Crummy Monday, posted at 7:59 a.m.

Epiphany in Baltimore has moved to epiphanyinbaltimore.blogspot.com

Yesterday was terrible. I got out of here at 3:54, one of my earliest afternoons yet.

I was sick, the kids were terrible, and I was in a surly mood all day.

First things first - I think I'm getting a cold. A bad one. Maybe even the flu. I feel it coming on like a mack truck. It hasn't hit me yet, and I tried to fend it off by taking a three hour nap when I came home, then take Ny-Quill and sleeping from 10:30pm-7am last night. I may have beat it, but I'm not sure. I'm feeling a bit groggy this morning and my throat is still a bit scratchy, but the former may still be the aftereffects of the Ny-Quill and the latter may be as bad as it's going to get. Actually being sick wouldn't be so bad. I am allotted ten sick days a year. We'll see.

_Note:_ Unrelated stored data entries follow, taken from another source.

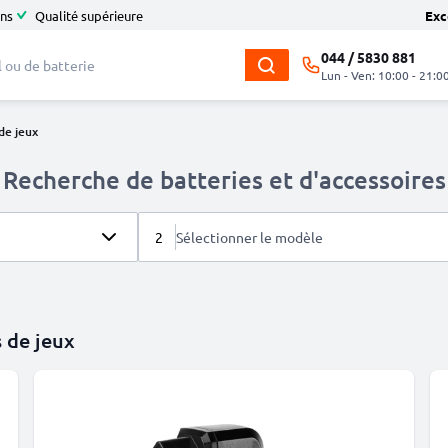
ans
Qualité supérieure
Exc
044 / 5830 881
Lun - Ven: 10:00 - 21:0
de jeux
Recherche de batteries et d'accessoires
2
Sélectionner le modèle
 de jeux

Secondly, the kids. I guess the four days off made the kids extra squirrelly yesterday. They were awful. Period 2/3 is killer right now. I love my 5/6 class and 7th is going pretty good even though they're freshmen. But I actually handed out a detention yesterday to a kid in 2/3. I hate handing out detention for the simple fact that it loads work upon the end of my day. But I had to do it. This little kid is a butthead. He didn't listen to me when I told him to get back to his seat, so I said, "Okay, please head to the hallway instead." After class, I spoke to him, and told him something like, "I know you can't stand not to be the center of attention and you're wishing everyone would look at you and not me, but I can't have it in here." Actually, I didn't say that to him, but I wanted to. Instead, I told him he'd have to make up the time spent in the hallway during detention tonight. I do need to get better about consequences, so maybe this will be a good thing for my teaching.

Oh, and the mood thing was a combination of how I felt and how the kids were acting. It was the sort of day that made me question my career choice. My head is all cloudy this morning and I'm not sure things will be a whole lot better. I feel like going back to bed.